Yeah that’s a potentially endless discussion right there. I actually think Sekiro was the hardest, even if it’s technically not a souls game. Part of what makes Elden Ring so easy is the number of tools and abilities to use, the summoning ashes, OP spells, and nearly always being able to summon two helper players for tough fights. Melania is so much like fighting Isshin, I think he’s way harder than her, and especially because you have to nail the timing with him. There’s no respeccing, using cheesy spells, or summoning help with that guy. Don’t get me wrong, Elden Ring is a great game, but most of the difficulty is easily overcome by just trying out the other stuff you can use.
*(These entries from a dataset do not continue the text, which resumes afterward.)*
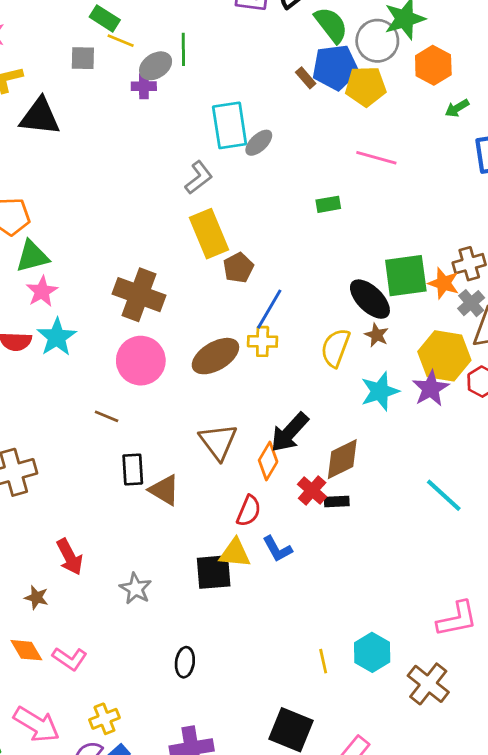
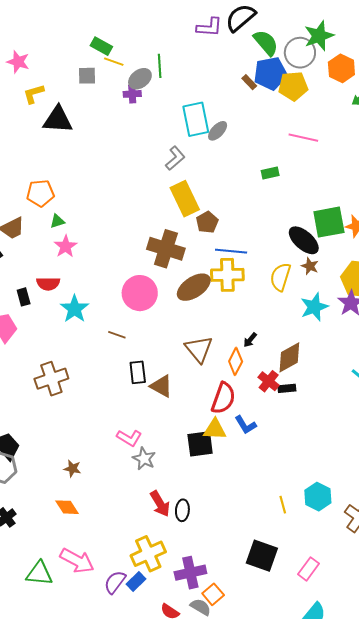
green triangle: (32, 256) -> (57, 221), size x0.6
brown cross: (139, 295) -> (166, 249), moved
blue line: (269, 309) -> (231, 251), turned 68
cyan star: (57, 337) -> (75, 309), moved
yellow cross: (263, 341) -> (227, 275), size x1.5
black arrow: (289, 432) -> (250, 340), size x0.5
red semicircle: (249, 511) -> (223, 398), size x1.4
red arrow: (70, 557) -> (160, 504), moved
pink L-shape: (70, 659) -> (129, 438), moved
yellow cross: (104, 719) -> (148, 554), moved, size x1.6

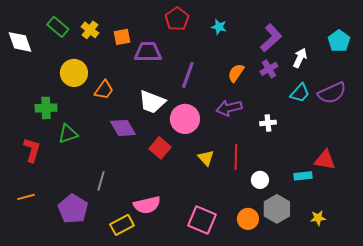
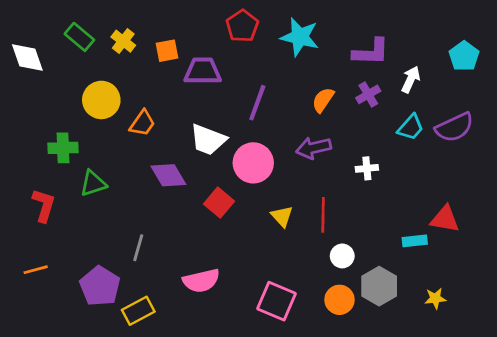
cyan star: (219, 27) -> (300, 37), size x1.8
purple L-shape: (271, 38) -> (371, 52), turned 44
white circle: (260, 180) -> (342, 256), moved
yellow rectangle: (122, 225) -> (138, 311), moved

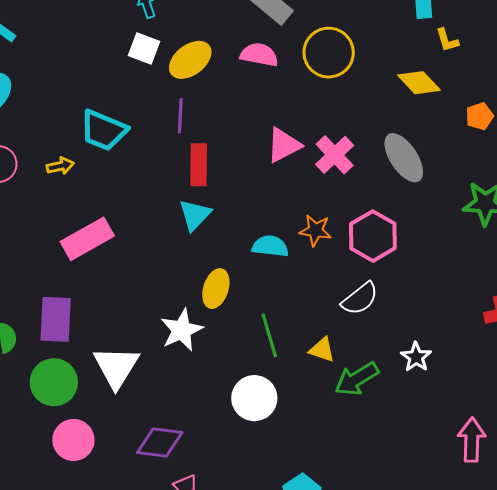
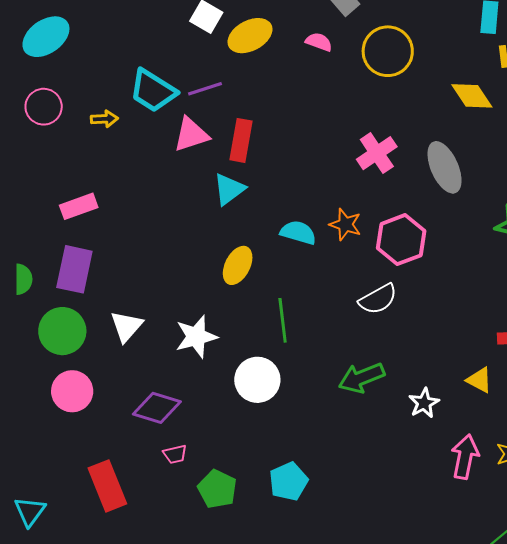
pink semicircle: (259, 55) -> (319, 42), size x0.7
purple line: (180, 116) -> (205, 89), moved, turned 60
pink triangle: (284, 145) -> (191, 134), moved
pink rectangle: (87, 239) -> (79, 206), moved, size x0.7
white star: (182, 330) -> (196, 337), moved
yellow triangle: (322, 350) -> (479, 380), moved
white star: (416, 357) -> (424, 403), moved
white triangle: (116, 367) -> (126, 326), size x0.7

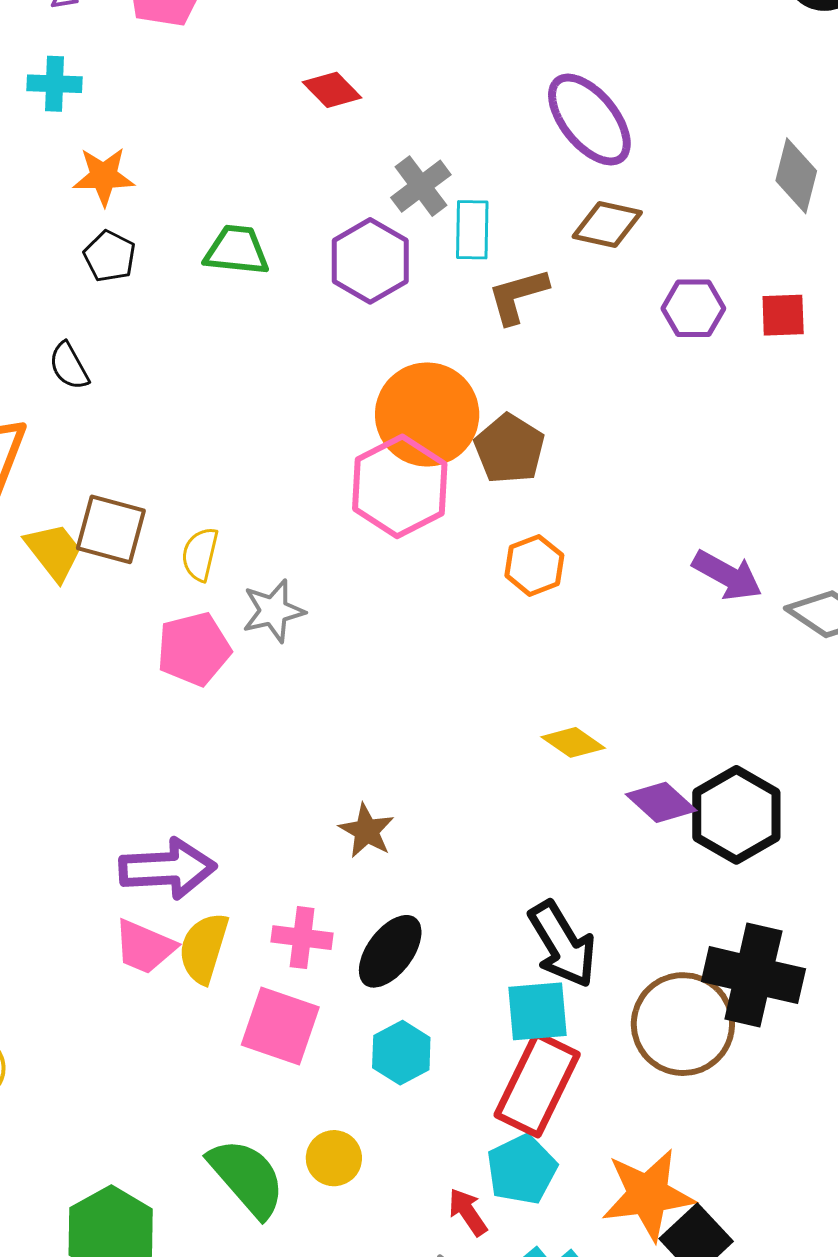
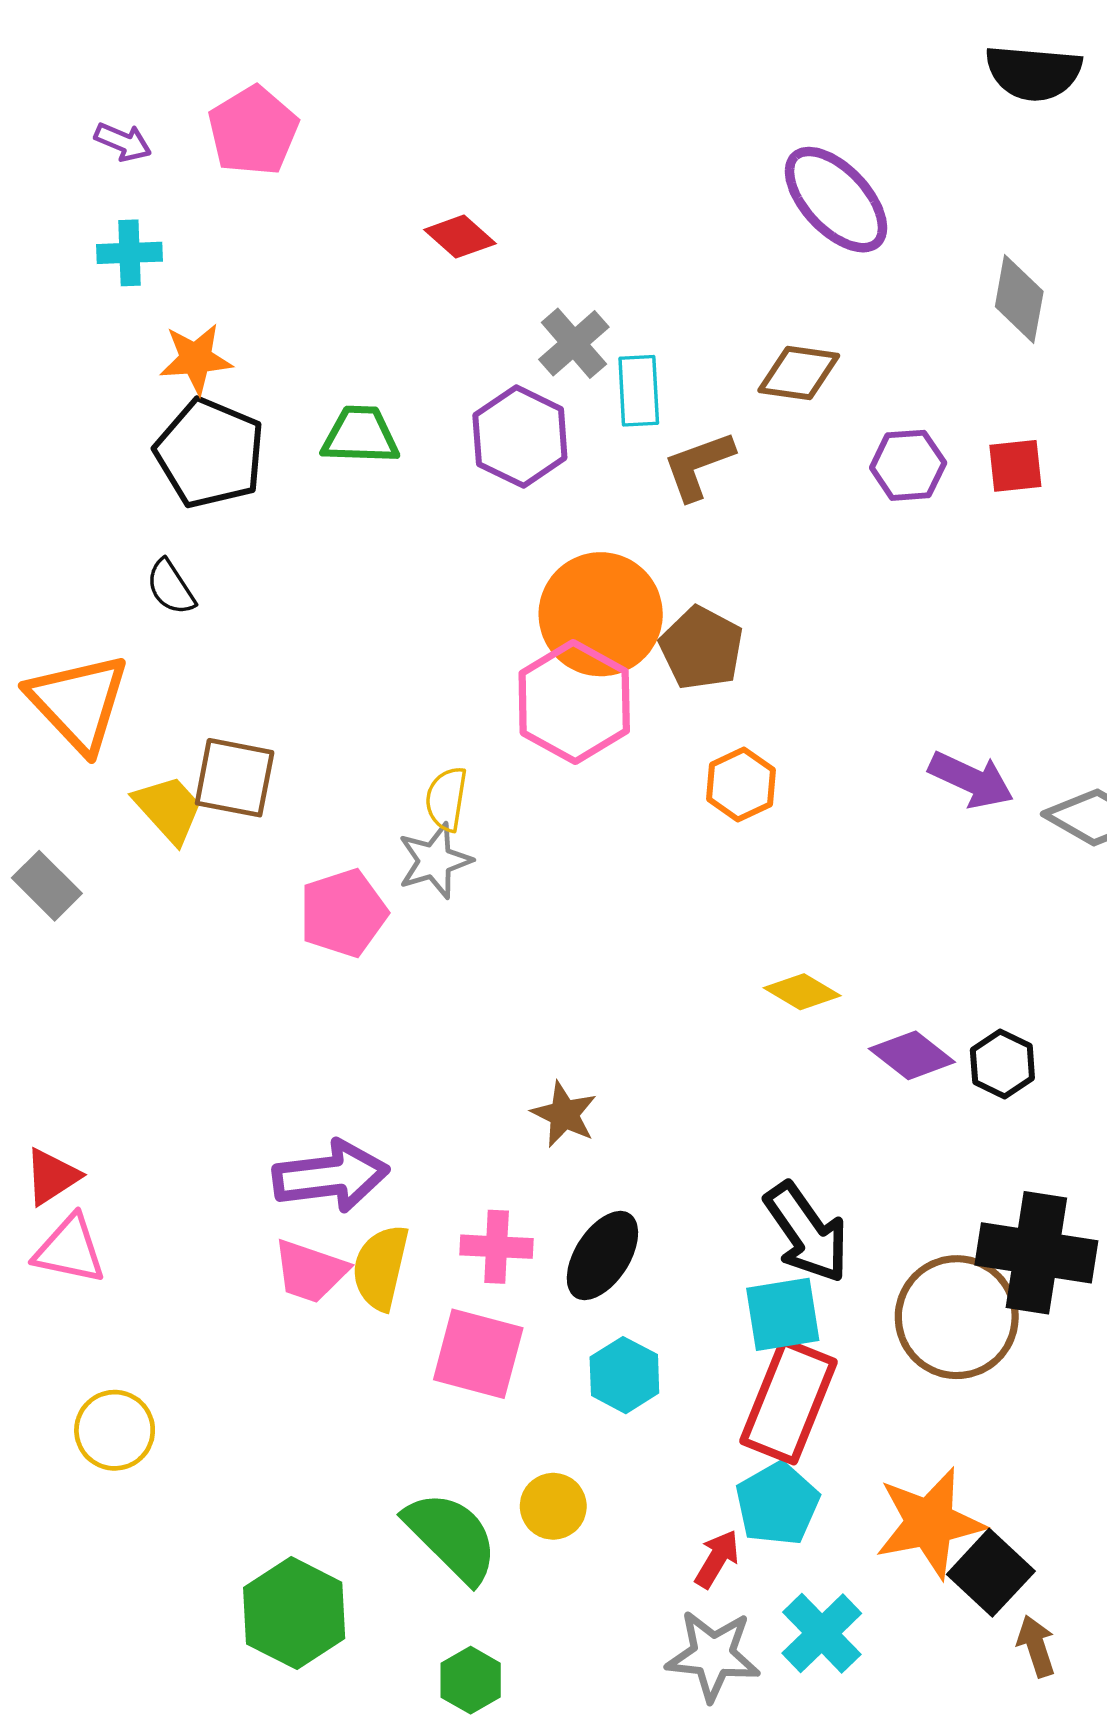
purple ellipse: (589, 119) -> (836, 200), moved
black pentagon: (110, 256) -> (210, 453), size x1.8
yellow semicircle: (200, 554) -> (446, 799), moved
black hexagon: (736, 815) -> (1002, 1064), size x0.6
red arrow: (468, 1212) -> (717, 1559), turned 69

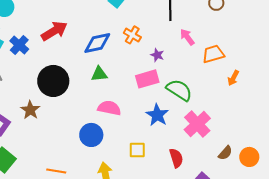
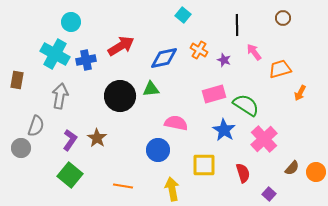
blue cross: (19, 45) -> (86, 60), turned 36
purple star: (157, 55) -> (224, 60), moved
green triangle: (99, 74) -> (151, 89), moved
brown star: (30, 110) -> (97, 138), moved
yellow square: (137, 150) -> (204, 165), size x1.4

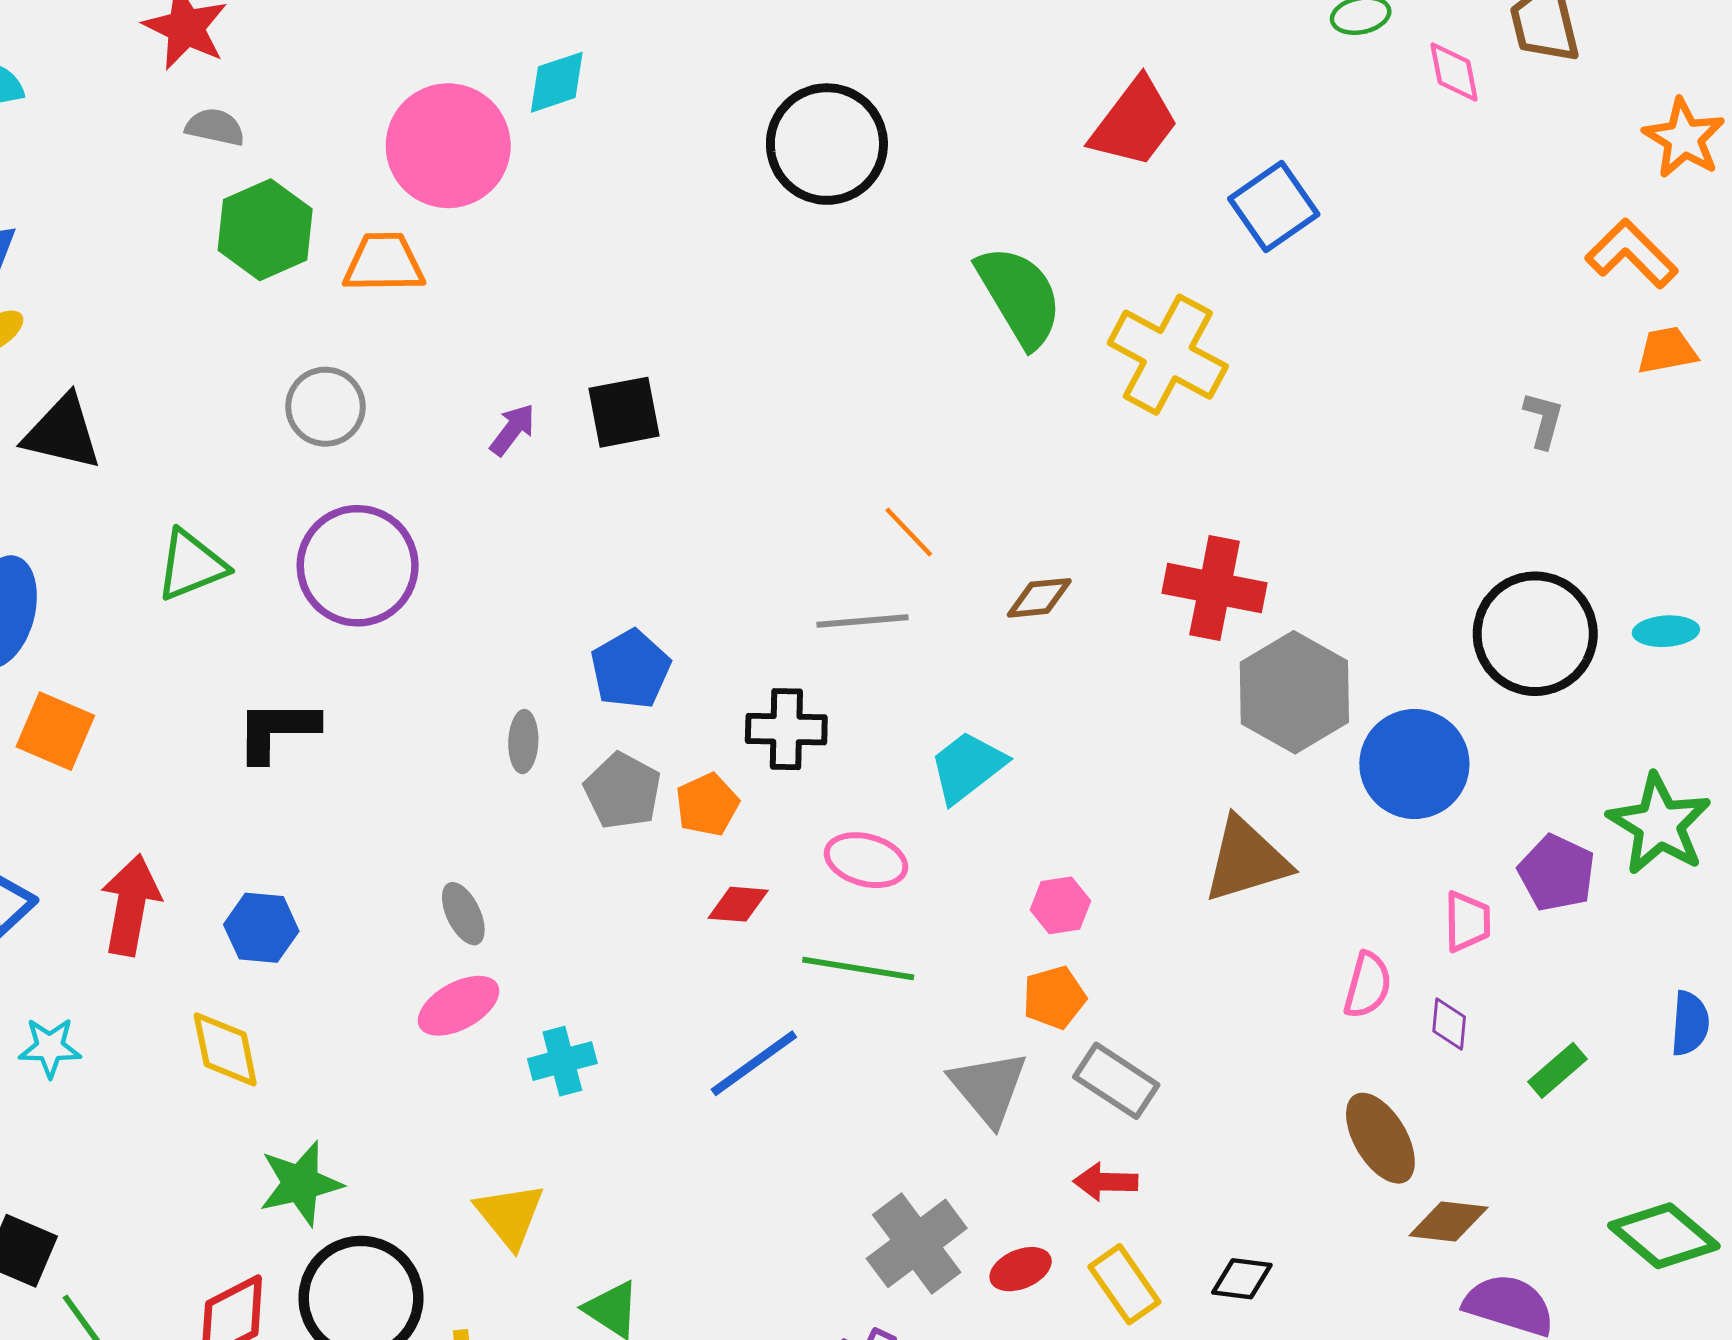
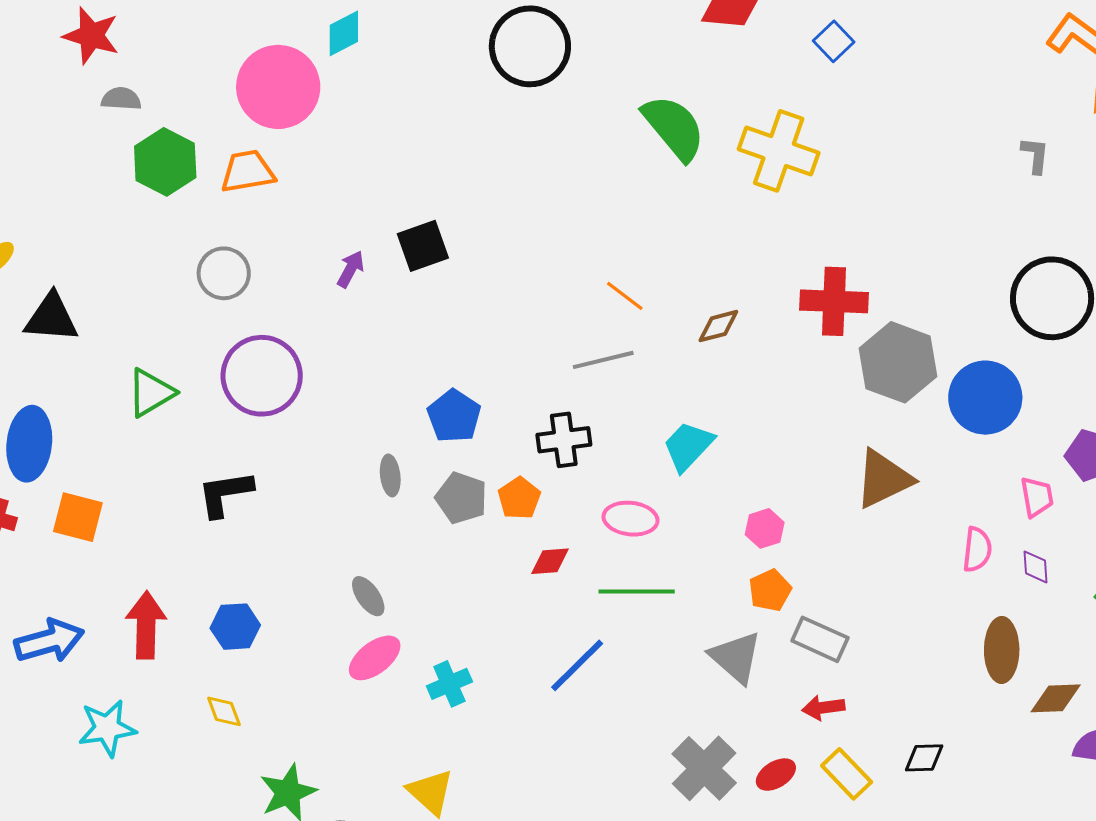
blue square: (1274, 207) -> (834, 41), size x0.7
cyan star: (50, 1047) -> (107, 728), size x1.4
yellow diamond: (225, 1049) -> (224, 711), size x0.7
brown ellipse: (1380, 1138) -> (1002, 650), turned 40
I don’t, they are right, I can create my own challenge. It’s not really what I’m annoyed about either, its the whole design by a committee of vocal internet people which results in the same bland shit over and over. Part of what made these games cool is the things that are unique, and often times the most memorable moments are also the most difficult. Seeing From pivot because a bunch of people whined about it is just disappointing really. There was a time where the tag line for Dark Souls was “Prepare to Die”, but come down the line to Elden Ring and you can really feel how they’ve softened that edge up. The DLC feels like they sharpened the blade for its final outing, and people want it dulled immediately. To me that’s boring. Embrace the challenge and what you will remember and be satisfied by is overcoming it.
For games as a whole, I will go way back to Medal of Honor: Frontline. All the Medal of Honor games are about war (mostly WW2) but this one really stuck with me for its depiction of storming the beach on D-Day. You really did have to sprint from cover to cover where there was barely any while soldiers around you get mowed down by MGs from the bunkers ahead. It was intense and one wrong move would have you annihilated. There’s definitely a long list of military shooters depicting battlefields where you work your way through from cover to cover, but this one was one of the earliest I can think of that did it well, depicted a real battle, and really drove home the absolute insanity of the situation those soldiers went through.
On the complete opposite end there’s always the dynasty warriors games where you melee fight through battlefields full of soldiers, but those are ridiculous for being completely unrealistic in the process. However, they do all retell the classic stories of real battles that took place between the ancient Chinese battles, and for the ones I played pretty much every level involved navigating a huge battlefield to turn the tide between two armies clashing as you went.
Having played all of them, I don’t get how armored core helped but ok that’s neat. Sekiro is a little different than the other From Software games, mostly because it’s a rhythm game in disguise. Deflect almost everything, and if you do it enough you’ll sail through fights hearing that deflect go dinkdinkdink dink dink, , DINK! I was always a dodge roller in Dark Souls, so I really resisted using deflect, but it’s a must for Sekiro. If you feel like you must dodge try holding the dodge button to sprint away instead - I found the little hop the dodge button does is often not enough. If they have an unblock-able move try jumping over it, that usually works too. This was not useful in Dark Souls so it took me way too long to use that.